General information
- Location: National Highway 60, Dantan, Paschim Medinipur district, West Bengal India
- Coordinates: 21°55′49″N 87°17′03″E﻿ / ﻿21.930376°N 87.284055°E
- Elevation: 22 m (72 ft)
- System: Passenger train station
- Owner: Indian Railways
- Operator: South Eastern Railway
- Lines: Howrah–Chennai main line Kharagpur–Puri line
- Platforms: 4
- Tracks: 4

Construction
- Structure type: Standard (on ground station)

Other information
- Status: Functioning
- Station code: DNT

History
- Opened: 1901; 125 years ago
- Former names: East Coast State Railway

Services
| Preceding station | Indian Railways |  |  | Following station |
| Nekurseni towards Howrah Junction |  | South Eastern Railway zoneHowrah–Chennai main line |  | Angua towards Chennai Central |

= Dantan railway station =

Railway station in West Bengal

Dantan railway station is a railway station on Kharagpur–Puri line, part of the Howrah–Chennai main line under Kharagpur railway division of South Eastern Railway zone.
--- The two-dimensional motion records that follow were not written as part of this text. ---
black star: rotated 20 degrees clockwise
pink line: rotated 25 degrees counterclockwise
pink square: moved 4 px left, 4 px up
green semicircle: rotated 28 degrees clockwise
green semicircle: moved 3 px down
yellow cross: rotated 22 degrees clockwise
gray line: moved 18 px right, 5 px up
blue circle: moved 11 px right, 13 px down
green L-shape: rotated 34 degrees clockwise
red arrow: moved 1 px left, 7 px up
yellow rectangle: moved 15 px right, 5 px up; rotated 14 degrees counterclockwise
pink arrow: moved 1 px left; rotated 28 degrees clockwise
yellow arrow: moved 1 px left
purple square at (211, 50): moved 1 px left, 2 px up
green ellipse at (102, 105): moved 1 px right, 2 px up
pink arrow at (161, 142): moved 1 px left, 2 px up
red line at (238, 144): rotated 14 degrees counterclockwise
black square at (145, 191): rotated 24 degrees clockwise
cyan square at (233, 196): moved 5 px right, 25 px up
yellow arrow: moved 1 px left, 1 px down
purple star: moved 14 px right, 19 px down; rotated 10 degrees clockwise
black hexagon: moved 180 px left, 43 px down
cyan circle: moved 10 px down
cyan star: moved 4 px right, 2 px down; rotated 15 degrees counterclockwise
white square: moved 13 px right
It is situated beside National Highway 60 at Dantan in Paschim Medinipur district in the Indian state of West Bengal.

==History==
In between 1893 and 1896 the East Coast State Railway constructed Howrah–Chennai main line. Kharagpur–Puri branch was finally opened for public in 1901. The route was electrified in several phases. In 2005, Howrah–Chennai route was completely electrified.